▸ **WHAT THE EXERCISE ASKS**
Find the lines below that contain the string "header". Copy each one.

---------- RECORDS TO USE ----------

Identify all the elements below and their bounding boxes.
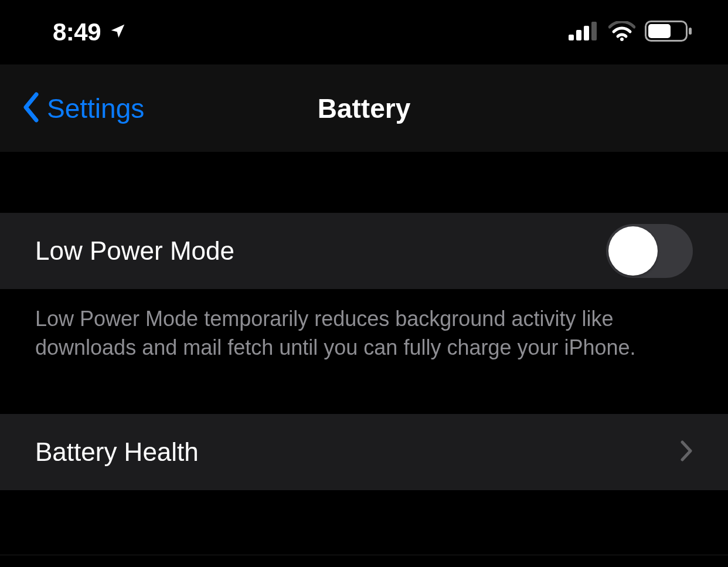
status-time: 8:49 <box>53 18 101 46</box>
low-power-mode-footer: Low Power Mode temporarily reduces backg… <box>0 290 728 362</box>
svg-rect-6 <box>648 24 671 38</box>
battery-health-label: Battery Health <box>35 437 199 467</box>
svg-rect-7 <box>689 28 692 35</box>
svg-point-4 <box>620 38 624 41</box>
svg-rect-3 <box>591 22 597 40</box>
nav-bar: Settings Battery <box>0 64 728 152</box>
low-power-mode-label: Low Power Mode <box>35 236 234 266</box>
wifi-icon <box>608 21 635 43</box>
chevron-left-icon <box>21 92 40 125</box>
spacer <box>0 555 728 567</box>
back-button[interactable]: Settings <box>21 92 144 125</box>
status-bar: 8:49 <box>0 0 728 64</box>
status-right <box>569 21 693 44</box>
spacer <box>0 362 728 413</box>
low-power-mode-row[interactable]: Low Power Mode <box>0 212 728 290</box>
svg-rect-2 <box>584 26 589 40</box>
svg-rect-1 <box>576 30 581 40</box>
status-left: 8:49 <box>53 18 127 46</box>
svg-rect-0 <box>569 35 574 40</box>
location-arrow-icon <box>109 22 127 42</box>
low-power-mode-toggle[interactable] <box>606 224 693 278</box>
spacer <box>0 152 728 212</box>
cellular-signal-icon <box>569 22 599 43</box>
chevron-right-icon <box>680 440 693 464</box>
toggle-knob <box>608 226 658 276</box>
battery-icon <box>645 21 693 44</box>
spacer <box>0 491 728 555</box>
battery-health-row[interactable]: Battery Health <box>0 413 728 491</box>
back-label: Settings <box>47 93 144 124</box>
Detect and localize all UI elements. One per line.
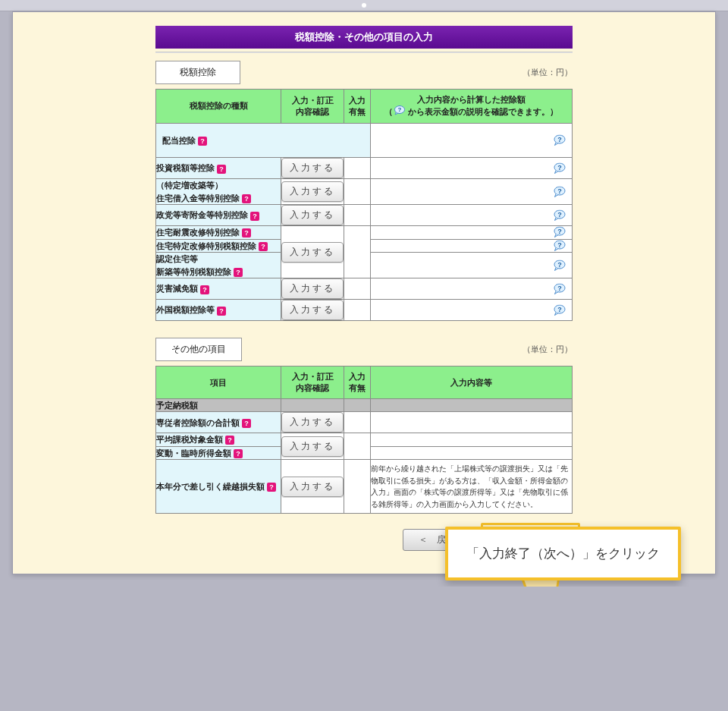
input-button[interactable]: 入力する xyxy=(281,412,344,433)
svg-text:?: ? xyxy=(398,106,402,113)
table-row: 住宅耐震改修特別控除? 入力する ? xyxy=(156,226,573,240)
browser-dot-icon xyxy=(362,3,366,8)
th-item: 項目 xyxy=(156,367,281,399)
title-divider xyxy=(155,52,573,53)
help-icon[interactable]: ? xyxy=(267,483,276,492)
help-icon[interactable]: ? xyxy=(225,436,234,445)
input-button[interactable]: 入力する xyxy=(281,205,344,225)
section2-unit: （単位：円） xyxy=(522,344,573,355)
row-name: 専従者控除額の合計額 xyxy=(156,418,240,427)
help-icon[interactable]: ? xyxy=(259,242,268,251)
table-row: 専従者控除額の合計額? 入力する xyxy=(156,412,573,433)
th-type: 税額控除の種類 xyxy=(156,90,281,124)
table-row: 予定納税額 xyxy=(156,398,573,412)
table-row: 配当控除? ? xyxy=(156,123,573,158)
section1-label: 税額控除 xyxy=(155,61,240,84)
table-header-row: 税額控除の種類 入力・訂正 内容確認 入力 有無 入力内容から計算した控除額 （… xyxy=(156,90,573,124)
row-name: 本年分で差し引く繰越損失額 xyxy=(156,482,265,491)
th-amount-paren-open: （ xyxy=(384,106,393,118)
help-bubble-icon[interactable]: ? xyxy=(554,209,567,221)
help-bubble-icon: ? xyxy=(394,105,406,118)
help-bubble-icon[interactable]: ? xyxy=(554,283,567,294)
input-button[interactable]: 入力する xyxy=(281,477,344,497)
table-header-row: 項目 入力・訂正 内容確認 入力 有無 入力内容等 xyxy=(156,367,573,399)
svg-text:?: ? xyxy=(557,305,562,313)
th-amount-line1: 入力内容から計算した控除額 xyxy=(374,94,569,105)
page-title: 税額控除・その他の項目の入力 xyxy=(155,26,573,49)
help-icon[interactable]: ? xyxy=(200,285,209,294)
instruction-callout: 「入力終了（次へ）」をクリック xyxy=(445,527,681,580)
row-name: 認定住宅等 新築等特別税額控除 xyxy=(156,254,231,276)
table-row: 本年分で差し引く繰越損失額? 入力する 前年から繰り越された「上場株式等の譲渡損… xyxy=(156,460,573,514)
svg-text:?: ? xyxy=(557,260,562,268)
svg-text:?: ? xyxy=(557,163,562,171)
row-name: 災害減免額 xyxy=(156,284,198,293)
help-icon[interactable]: ? xyxy=(242,194,251,203)
svg-text:?: ? xyxy=(557,210,562,218)
row-name: 投資税額等控除 xyxy=(156,163,215,172)
help-bubble-icon[interactable]: ? xyxy=(554,227,567,238)
table-row: 平均課税対象金額? 入力する xyxy=(156,433,573,447)
other-items-table: 項目 入力・訂正 内容確認 入力 有無 入力内容等 予定納税額 専従者控除額の合… xyxy=(155,366,573,514)
help-bubble-icon[interactable]: ? xyxy=(554,240,567,251)
help-icon[interactable]: ? xyxy=(242,228,251,238)
help-icon[interactable]: ? xyxy=(217,307,226,316)
row-name: 変動・臨時所得金額 xyxy=(156,448,231,458)
row-name: 政党等寄附金等特別控除 xyxy=(156,210,248,219)
row-name: 配当控除 xyxy=(162,136,196,145)
help-bubble-icon[interactable]: ? xyxy=(554,260,567,271)
help-icon[interactable]: ? xyxy=(242,419,251,428)
tax-deduction-table: 税額控除の種類 入力・訂正 内容確認 入力 有無 入力内容から計算した控除額 （… xyxy=(155,89,573,321)
input-button[interactable]: 入力する xyxy=(281,300,344,320)
help-bubble-icon[interactable]: ? xyxy=(554,162,567,174)
th-confirm: 入力・訂正 内容確認 xyxy=(281,90,344,124)
svg-text:?: ? xyxy=(557,187,562,194)
svg-text:?: ? xyxy=(557,135,562,143)
input-button[interactable]: 入力する xyxy=(281,158,344,178)
help-icon[interactable]: ? xyxy=(234,449,243,458)
table-row: 投資税額等控除? 入力する ? xyxy=(156,158,573,179)
app-window: 税額控除・その他の項目の入力 税額控除 （単位：円） 税額控除の種類 入力・訂正… xyxy=(12,11,716,574)
help-icon[interactable]: ? xyxy=(250,212,259,221)
table-row: 政党等寄附金等特別控除? 入力する ? xyxy=(156,205,573,226)
input-button[interactable]: 入力する xyxy=(281,181,344,202)
row-name: （特定増改築等） 住宅借入金等特別控除 xyxy=(156,181,240,203)
th-flag: 入力 有無 xyxy=(344,367,371,399)
row-name: 住宅耐震改修特別控除 xyxy=(156,228,240,237)
input-button[interactable]: 入力する xyxy=(281,278,344,299)
section2-label: その他の項目 xyxy=(155,338,242,361)
svg-text:?: ? xyxy=(557,228,562,235)
table-row: 災害減免額? 入力する ? xyxy=(156,278,573,300)
row-name: 外国税額控除等 xyxy=(156,305,215,314)
table-row: （特定増改築等） 住宅借入金等特別控除? 入力する ? xyxy=(156,179,573,205)
help-icon[interactable]: ? xyxy=(234,268,243,277)
svg-text:?: ? xyxy=(557,284,562,291)
row-name: 平均課税対象金額 xyxy=(156,435,223,444)
help-icon[interactable]: ? xyxy=(198,137,207,146)
help-icon[interactable]: ? xyxy=(217,165,226,174)
section1-unit: （単位：円） xyxy=(522,67,573,78)
help-bubble-icon[interactable]: ? xyxy=(554,186,567,197)
th-confirm: 入力・訂正 内容確認 xyxy=(281,367,344,399)
th-amount-paren-text: から表示金額の説明を確認できます。） xyxy=(408,106,558,118)
input-button[interactable]: 入力する xyxy=(281,436,344,457)
th-amount: 入力内容から計算した控除額 （ ? から表示金額の説明を確認できます。） xyxy=(371,90,573,124)
row-name: 住宅特定改修特別税額控除 xyxy=(156,241,256,250)
th-flag: 入力 有無 xyxy=(344,90,371,124)
table-row: 外国税額控除等? 入力する ? xyxy=(156,300,573,321)
svg-text:?: ? xyxy=(557,241,562,248)
browser-chrome xyxy=(0,0,728,11)
help-bubble-icon[interactable]: ? xyxy=(554,134,567,146)
input-button[interactable]: 入力する xyxy=(281,242,344,263)
row-note: 前年から繰り越された「上場株式等の譲渡損失」又は「先物取引に係る損失」がある方は… xyxy=(371,460,573,514)
help-bubble-icon[interactable]: ? xyxy=(554,304,567,316)
th-content: 入力内容等 xyxy=(371,367,573,399)
row-name: 予定納税額 xyxy=(156,401,198,410)
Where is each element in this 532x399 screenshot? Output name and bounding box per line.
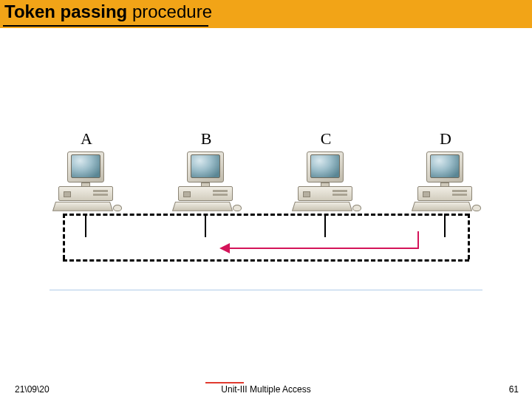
ring-segment-right: [468, 214, 470, 259]
token-ring-diagram: A B: [50, 129, 482, 284]
token-arrow-origin: [417, 231, 419, 249]
station-a-label: A: [50, 129, 123, 149]
station-c-label: C: [289, 129, 363, 149]
computer-icon: [409, 151, 482, 218]
ring-segment-top: [63, 214, 469, 216]
ring-segment-bottom: [63, 259, 469, 262]
station-c: C: [289, 129, 363, 218]
token-arrow-line: [227, 248, 419, 249]
ring-segment-left: [63, 214, 65, 259]
station-a: A: [50, 129, 123, 218]
footer-accent-bar: [205, 382, 244, 383]
title-bar: Token passing procedure: [0, 0, 532, 28]
footer-page-number: 61: [509, 384, 519, 395]
title-underline: [3, 25, 208, 27]
footer-center-text: Unit-III Multiple Access: [0, 384, 532, 395]
computer-icon: [50, 151, 123, 218]
slide-footer: 21\09\20 Unit-III Multiple Access 61: [0, 380, 532, 399]
slide-root: Token passing procedure A B: [0, 0, 532, 399]
diagram-baseline: [50, 290, 482, 290]
slide-title: Token passing procedure: [4, 1, 212, 22]
title-regular: procedure: [127, 1, 212, 21]
computer-icon: [169, 151, 243, 218]
token-arrow-head-icon: [219, 243, 230, 253]
computer-icon: [289, 151, 363, 218]
station-b-label: B: [169, 129, 243, 149]
station-d-label: D: [409, 129, 482, 149]
station-b: B: [169, 129, 243, 218]
title-bold: Token passing: [4, 1, 127, 21]
station-d: D: [409, 129, 482, 218]
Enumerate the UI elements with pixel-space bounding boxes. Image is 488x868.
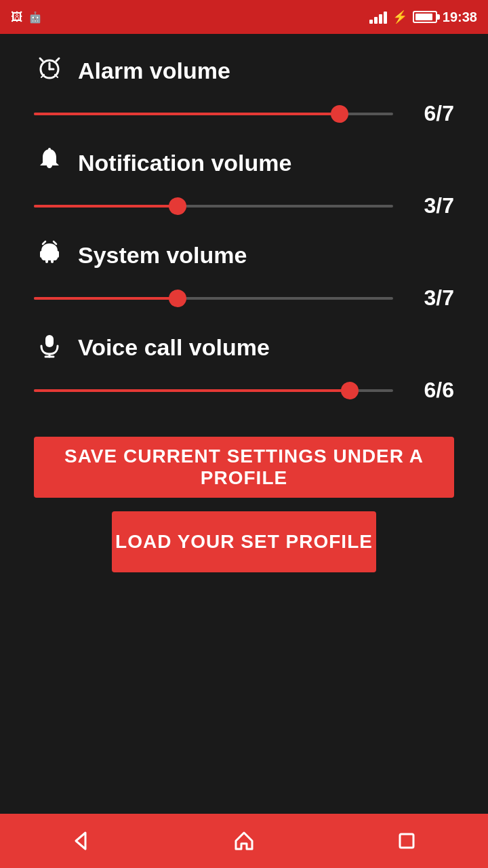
signal-bars xyxy=(369,10,387,24)
system-volume-title: System volume xyxy=(78,242,247,269)
notification-volume-title: Notification volume xyxy=(78,150,291,176)
system-thumb[interactable] xyxy=(169,290,186,307)
svg-rect-15 xyxy=(51,259,54,263)
system-track xyxy=(34,297,393,300)
status-time: 19:38 xyxy=(443,9,477,25)
svg-rect-14 xyxy=(45,259,48,263)
alarm-volume-section: Alarm volume 6/7 xyxy=(34,54,454,126)
battery-container: 94% xyxy=(413,11,437,23)
nav-bar xyxy=(0,814,488,868)
voice-volume-header: Voice call volume xyxy=(34,331,454,364)
svg-rect-23 xyxy=(400,834,413,848)
back-button[interactable] xyxy=(61,821,102,861)
svg-marker-21 xyxy=(76,833,85,849)
svg-marker-22 xyxy=(236,833,252,849)
alarm-icon xyxy=(34,54,64,87)
svg-point-10 xyxy=(44,250,47,252)
gallery-icon: 🖼 xyxy=(11,10,23,24)
buttons-area: SAVE CURRENT SETTINGS UNDER A PROFILE LO… xyxy=(34,437,454,572)
voice-slider[interactable] xyxy=(34,384,393,397)
android-icon xyxy=(34,239,64,272)
alarm-slider-row: 6/7 xyxy=(34,101,454,126)
status-bar-left: 🖼 🤖 xyxy=(11,10,42,24)
system-fill xyxy=(34,297,178,300)
recents-button[interactable] xyxy=(386,821,427,861)
notification-value: 3/7 xyxy=(407,193,454,218)
system-slider[interactable] xyxy=(34,292,393,305)
svg-line-16 xyxy=(43,241,45,244)
svg-line-3 xyxy=(40,58,43,61)
home-button[interactable] xyxy=(224,821,264,861)
notification-thumb[interactable] xyxy=(169,197,186,215)
notification-fill xyxy=(34,205,178,208)
alarm-fill xyxy=(34,113,340,115)
notification-slider[interactable] xyxy=(34,199,393,213)
save-profile-button[interactable]: SAVE CURRENT SETTINGS UNDER A PROFILE xyxy=(34,437,454,498)
alarm-slider[interactable] xyxy=(34,107,393,121)
notification-volume-header: Notification volume xyxy=(34,146,454,180)
alarm-volume-title: Alarm volume xyxy=(78,58,230,84)
signal-bar-4 xyxy=(384,12,387,24)
mic-icon xyxy=(34,331,64,364)
notification-icon: 🤖 xyxy=(28,11,42,24)
voice-fill xyxy=(34,389,350,392)
alarm-track xyxy=(34,113,393,115)
load-profile-button[interactable]: LOAD YOUR SET PROFILE xyxy=(112,511,376,572)
signal-bar-1 xyxy=(369,20,373,24)
notification-slider-row: 3/7 xyxy=(34,193,454,218)
svg-point-11 xyxy=(52,250,55,252)
voice-volume-title: Voice call volume xyxy=(78,334,270,361)
alarm-volume-header: Alarm volume xyxy=(34,54,454,87)
system-volume-section: System volume 3/7 xyxy=(34,239,454,311)
notification-track xyxy=(34,205,393,208)
svg-rect-13 xyxy=(56,251,59,258)
svg-rect-12 xyxy=(40,251,43,258)
main-content: Alarm volume 6/7 Notification volume xyxy=(0,34,488,593)
notification-volume-section: Notification volume 3/7 xyxy=(34,146,454,218)
svg-rect-18 xyxy=(45,335,54,347)
svg-line-4 xyxy=(56,58,59,61)
voice-track xyxy=(34,389,393,392)
system-slider-row: 3/7 xyxy=(34,285,454,311)
battery-percent: 94% xyxy=(414,12,436,22)
charging-icon: ⚡ xyxy=(392,9,407,24)
status-bar-right: ⚡ 94% 19:38 xyxy=(369,9,477,25)
svg-line-17 xyxy=(54,241,56,244)
signal-bar-2 xyxy=(374,17,378,24)
system-volume-header: System volume xyxy=(34,239,454,272)
voice-value: 6/6 xyxy=(407,378,454,403)
voice-slider-row: 6/6 xyxy=(34,378,454,403)
svg-rect-7 xyxy=(48,148,51,151)
signal-bar-3 xyxy=(379,14,382,24)
voice-thumb[interactable] xyxy=(341,382,359,399)
voice-volume-section: Voice call volume 6/6 xyxy=(34,331,454,403)
battery-icon: 94% xyxy=(413,11,437,23)
bell-icon xyxy=(34,146,64,180)
alarm-thumb[interactable] xyxy=(331,105,348,123)
alarm-value: 6/7 xyxy=(407,101,454,126)
system-value: 3/7 xyxy=(407,285,454,311)
status-bar: 🖼 🤖 ⚡ 94% 19:38 xyxy=(0,0,488,34)
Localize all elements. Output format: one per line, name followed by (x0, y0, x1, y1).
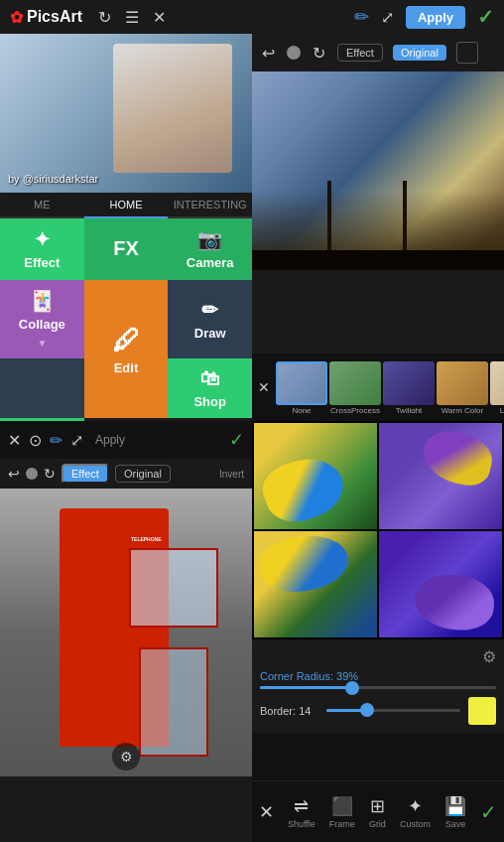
main-photo (252, 71, 504, 270)
hero-image: by @siriusdarkstar (0, 34, 252, 193)
top-bar-left: ✿ PicsArt ↻ ☰ ✕ (10, 8, 166, 27)
redo-button[interactable]: ↻ (311, 42, 327, 65)
corner-radius-label: Corner Radius: 39% (260, 670, 496, 682)
corner-radius-row: Corner Radius: 39% (260, 670, 496, 689)
move-edit-icon[interactable]: ⤢ (70, 431, 83, 450)
menu-item-draw[interactable]: ✏ Draw (168, 280, 252, 358)
collage-close-button[interactable]: ✕ (259, 801, 274, 823)
undo-edit-button[interactable]: ↩ (8, 466, 20, 482)
border-color-swatch[interactable] (468, 697, 496, 725)
filter-warmcolor[interactable]: Warm Color (437, 361, 488, 413)
app-logo: ✿ PicsArt (10, 8, 82, 27)
filter-crossprocess[interactable]: CrossProcess (329, 361, 381, 413)
collage-cell-3[interactable] (254, 531, 377, 637)
left-panel-top: by @siriusdarkstar ME HOME INTERESTING ✦… (0, 34, 252, 421)
invert-button[interactable]: Invert (219, 469, 244, 480)
square-button[interactable] (456, 42, 478, 64)
filter-close-button[interactable]: ✕ (252, 379, 276, 395)
app-name: PicsArt (27, 8, 82, 26)
fx-icon: FX (113, 237, 139, 260)
collage-check-button[interactable]: ✓ (480, 800, 497, 824)
menu-grid: ✦ Effect FX 📷 Camera 🃏 Collage ▼ 🖊 Edit … (0, 218, 252, 437)
top-bar: ✿ PicsArt ↻ ☰ ✕ ✏ ⤢ Apply ✓ (0, 0, 504, 34)
collage-controls: ⚙ Corner Radius: 39% Border: 14 (252, 639, 504, 733)
border-label: Border: 14 (260, 705, 311, 717)
collage-tool-custom[interactable]: ✦ Custom (400, 795, 431, 829)
effect-button[interactable]: Effect (337, 44, 383, 62)
undo-button[interactable]: ↩ (260, 42, 277, 65)
menu-shop-label: Shop (193, 394, 226, 409)
border-row: Border: 14 (260, 697, 496, 725)
close-icon[interactable]: ✕ (153, 8, 166, 27)
collage-tool-save[interactable]: 💾 Save (444, 795, 466, 829)
check-edit-button[interactable]: ✓ (229, 429, 244, 451)
tab-interesting[interactable]: INTERESTING (168, 193, 252, 216)
menu-edit-label: Edit (114, 360, 139, 375)
phone-box-door (139, 647, 208, 757)
collage-icon: 🃏 (30, 289, 55, 313)
close-edit-button[interactable]: ✕ (8, 431, 21, 450)
edit-icon: 🖊 (112, 324, 140, 356)
menu-item-empty1 (0, 358, 84, 419)
grid-icon: ⊞ (370, 795, 385, 817)
phone-box-photo: TELEPHONE ⚙ (0, 489, 252, 776)
collage-gear-button[interactable]: ⚙ (482, 647, 496, 666)
collage-tool-frame[interactable]: ⬛ Frame (329, 795, 355, 829)
nav-tabs: ME HOME INTERESTING (0, 193, 252, 218)
tab-me[interactable]: ME (0, 193, 84, 216)
move-icon[interactable]: ⤢ (381, 8, 394, 27)
shuffle-icon: ⇌ (294, 795, 309, 817)
menu-item-edit[interactable]: 🖊 Edit (84, 280, 169, 419)
collage-cell-1[interactable] (254, 423, 377, 529)
menu-collage-label: Collage (19, 317, 65, 332)
collage-toolbar: ✕ ⇌ Shuffle ⬛ Frame ⊞ Grid ✦ Custom 💾 Sa… (252, 780, 504, 842)
collage-cell-2[interactable] (379, 423, 502, 529)
refresh-icon[interactable]: ↻ (98, 8, 111, 27)
gear-overlay-button[interactable]: ⚙ (112, 743, 140, 771)
refresh-edit-button[interactable]: ↻ (44, 466, 56, 482)
effect-bar: ↩ ↻ Effect Original Invert (0, 459, 252, 489)
hero-attribution: by @siriusdarkstar (8, 173, 98, 185)
filter-twilight[interactable]: Twilight (383, 361, 435, 413)
filter-lightcro[interactable]: Light Cro (490, 361, 504, 413)
custom-icon: ✦ (408, 795, 423, 817)
phone-box: TELEPHONE (60, 508, 169, 747)
gear-row: ⚙ (260, 647, 496, 670)
dot-edit-button[interactable] (26, 468, 38, 480)
check-button[interactable]: ✓ (477, 5, 494, 29)
pen-edit-icon[interactable]: ✏ (50, 431, 63, 450)
camera-edit-icon[interactable]: ⊙ (29, 431, 42, 450)
effect-active-button[interactable]: Effect (62, 464, 109, 484)
apply-label[interactable]: Apply (95, 433, 125, 447)
menu-item-shop[interactable]: 🛍 Shop (168, 358, 252, 419)
original-inactive-button[interactable]: Original (115, 465, 171, 483)
menu-draw-label: Draw (194, 326, 226, 341)
menu-item-fx[interactable]: FX (84, 218, 169, 280)
corner-radius-track[interactable] (260, 686, 496, 689)
filter-strip-top: ✕ None CrossProcess Twilight Warm Color … (252, 353, 504, 421)
collage-area (252, 421, 504, 639)
tab-home[interactable]: HOME (84, 193, 169, 218)
collage-tool-shuffle[interactable]: ⇌ Shuffle (288, 795, 315, 829)
phone-box-window (129, 548, 218, 628)
draw-icon: ✏ (201, 298, 218, 322)
top-bar-icons: ↻ ☰ ✕ (98, 8, 166, 27)
menu-item-camera[interactable]: 📷 Camera (168, 218, 252, 280)
pen-icon[interactable]: ✏ (354, 6, 369, 28)
save-icon: 💾 (444, 795, 466, 817)
menu-item-effect[interactable]: ✦ Effect (0, 218, 84, 280)
effect-icon: ✦ (34, 227, 51, 251)
menu-icon[interactable]: ☰ (125, 8, 139, 27)
shop-icon: 🛍 (200, 367, 220, 390)
filter-none[interactable]: None (276, 361, 327, 413)
frame-icon: ⬛ (331, 795, 353, 817)
border-track[interactable] (326, 709, 460, 712)
menu-item-collage[interactable]: 🃏 Collage ▼ (0, 280, 84, 358)
collage-tool-grid[interactable]: ⊞ Grid (369, 795, 386, 829)
original-button[interactable]: Original (393, 45, 446, 61)
dot-button[interactable] (287, 46, 301, 60)
apply-button[interactable]: Apply (406, 6, 465, 29)
edit-toolbar: ✕ ⊙ ✏ ⤢ Apply ✓ (0, 421, 252, 459)
camera-icon: 📷 (197, 227, 222, 251)
collage-cell-4[interactable] (379, 531, 502, 637)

----------

▸ **REPLY TO THE EXERCISE**
table-header-row: 税額控除の種類 入力・訂正 内容確認 入力 有無 入力内容から計算した控除額 （… xyxy=(156,90,573,124)
table-header-row: 項目 入力・訂正 内容確認 入力 有無 入力内容等 xyxy=(156,367,573,399)
voice-volume-header: Voice call volume xyxy=(34,331,454,364)
notification-volume-header: Notification volume xyxy=(34,146,454,180)
alarm-volume-header: Alarm volume xyxy=(34,54,454,87)
system-volume-header: System volume xyxy=(34,239,454,272)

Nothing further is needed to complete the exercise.